#### Problem to work on
Please state how many lines in the records below contain the word "recherche"; the number alone is the answer.

#### Data records
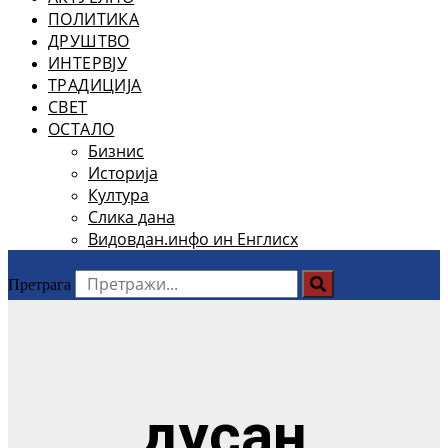
ПОЛИТИКА
ДРУШТВО
ИНТЕРВЈУ
ТРАДИЦИЈА
СВЕТ
ОСТАЛО
Бизнис
Историја
Култура
Слика дана
Видовдан.инфо ин Енглисх
Претрага
дусан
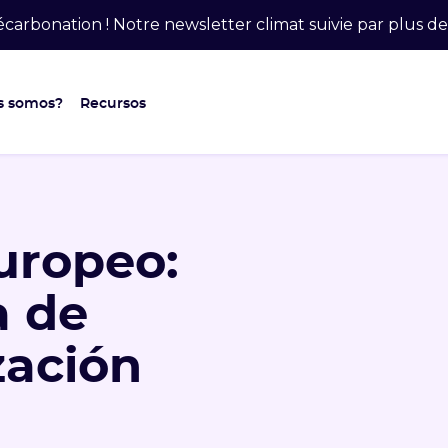
carbonation ! Notre newsletter climat suivie par plus 
s somos?
Recursos
uropeo:
a de
zación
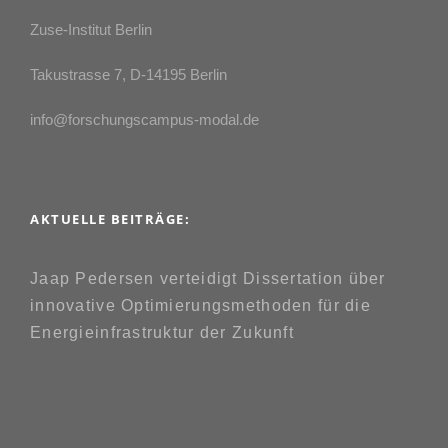
Zuse-Institut Berlin
Takustrasse 7, D-14195 Berlin
info@forschungscampus-modal.de
AKTUELLE BEITRÄGE:
Jaap Pedersen verteidigt Dissertation über
innovative Optimierungsmethoden für die
Energieinfrastruktur der Zukunft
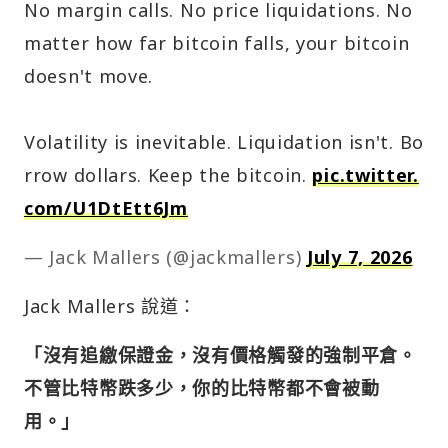
No margin calls. No price liquidations. No
matter how far bitcoin falls, your bitcoin
doesn't move.
Volatility is inevitable. Liquidation isn't. Bo
rrow dollars. Keep the bitcoin.
pic.twitter.
com/U1DtEtt6Jm
— Jack Mallers (@jackmallers)
July 7, 2026
Jack Mallers 說道：
「沒有追繳保證金，沒有價格觸發的強制平倉。
不管比特幣跌多少，你的比特幣都不會被動
用。」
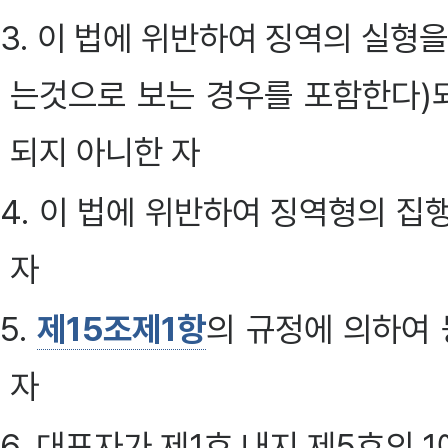
3. 이 법에 위반하여 징역의 실형
는것으로 보는 경우를 포함한다)
되지 아니한 자
4. 이 법에 위반하여 징역형의 집
자
5.
제15조제1항
의 규정에 의하여
자
6. 대표자가 제1호 내지 제5호의 1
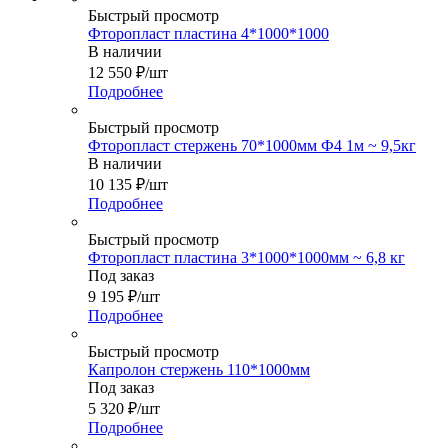
Быстрый просмотр
Фторопласт пластина 4*1000*1000
В наличии
12 550
₽
/шт
Подробнее
Быстрый просмотр
Фторопласт стержень 70*1000мм Ф4 1м ~ 9,5кг
В наличии
10 135
₽
/шт
Подробнее
Быстрый просмотр
Фторопласт пластина 3*1000*1000мм ~ 6,8 кг
Под заказ
9 195
₽
/шт
Подробнее
Быстрый просмотр
Капролон стержень 110*1000мм
Под заказ
5 320
₽
/шт
Подробнее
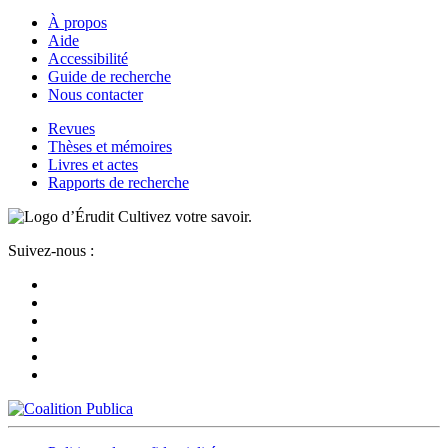
À propos
Aide
Accessibilité
Guide de recherche
Nous contacter
Revues
Thèses et mémoires
Livres et actes
Rapports de recherche
Cultivez votre savoir.
Suivez-nous :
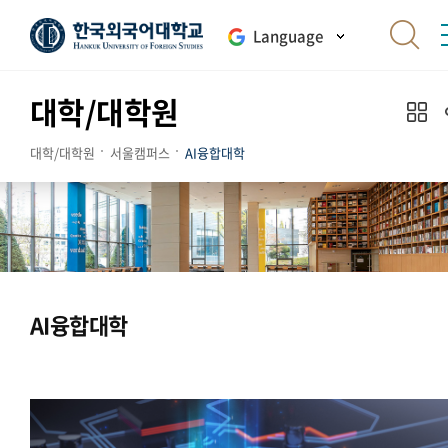
Language
대학/대학원
대학/대학원
서울캠퍼스
AI융합대학
AI융합대학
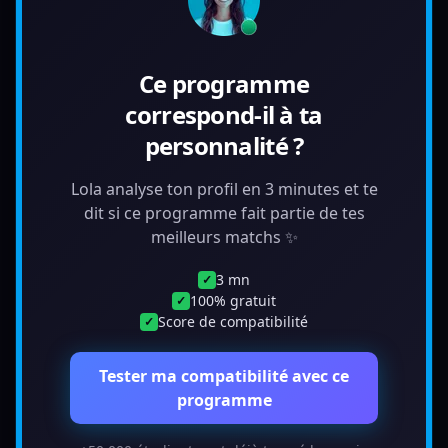
Ce programme
correspond-il à ta
personnalité ?
Lola analyse ton profil en 3 minutes et te
dit si ce programme fait partie de tes
meilleurs matchs ✨
3 mn
✓
100% gratuit
✓
Score de compatibilité
✓
Tester ma compatibilité avec ce
programme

#### Exercise response
2